Thirty-Third Sunday in Ordinary Time
I don’t go to the movies, and even watch few on television. I do watch enough television to see the promotional ads for movies. Among those are the movies whose theme is some extraordinary natural catastrophe: earthquake, tsunami or meteor collision. And the catastrophe is dramatically larger and more devastating than any real events we have experienced. People are probably quick to assure themselves that such an event couldn’t/wouldn’t really happen. We do however take the steps to prepare for and mitigate effects of natural catastrophes of the manner which has been experienced or might reasonably be expected.
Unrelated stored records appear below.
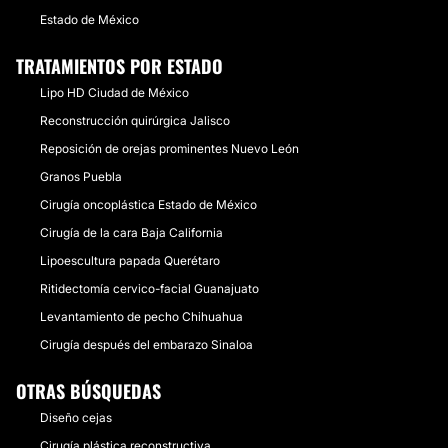
Estado de México
TRATAMIENTOS POR ESTADO
Lipo HD Ciudad de México
Reconstrucción quirúrgica Jalisco
Reposición de orejas prominentes Nuevo León
Granos Puebla
Cirugía oncoplástica Estado de México
Cirugía de la cara Baja California
Lipoescultura papada Querétaro
Ritidectomía cervico-facial Guanajuato
Levantamiento de pecho Chihuahua
Cirugía después del embarazo Sinaloa
OTRAS BÚSQUEDAS
Diseño cejas
Cirugía plástica reconstructiva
When we read the scripture descriptions referring to the return of Jesus Christ in power, after a time of great tribulation, at some future end time we might be tempted to think of them like an exaggerated movie disaster and dismiss the event, confusing the imagery with the basic truths that are being presented.
Today’s Gospel passage and the related first reading from the prophecy of Daniel present our belief that there will be some future event when Jesus Christ will return in power and glory to gather all who have accepted Him. Other scriptural descriptions of the future end times add the concept of judgment. There will be a distinction between those who accept union with God and those who don’t. Further, the book of Revelation speaks also of a renewal of the physical world, speaking of a new heavens and a new earth. The catechism describe the meaning of this event by saying: “Then through His Son Jesus Christ He (the Father) will pronounce the final word on all history. We shall know the ultimate meaning of the whole work of creation and of the entire plan of salvation and understand the marvelous ways by which God’s providence led everything towards its final end. The Last Judgment will reveal that God’s justice triumphs over all the injustices committed by His creatures and that God’s love is stronger than death.”
Perhaps we find it much easier to come to grips with a more proximate and individual encounter, the one that will occur at the end of our lives. It too includes being gathered to God, passing through judgment and then beginning a new kind of life.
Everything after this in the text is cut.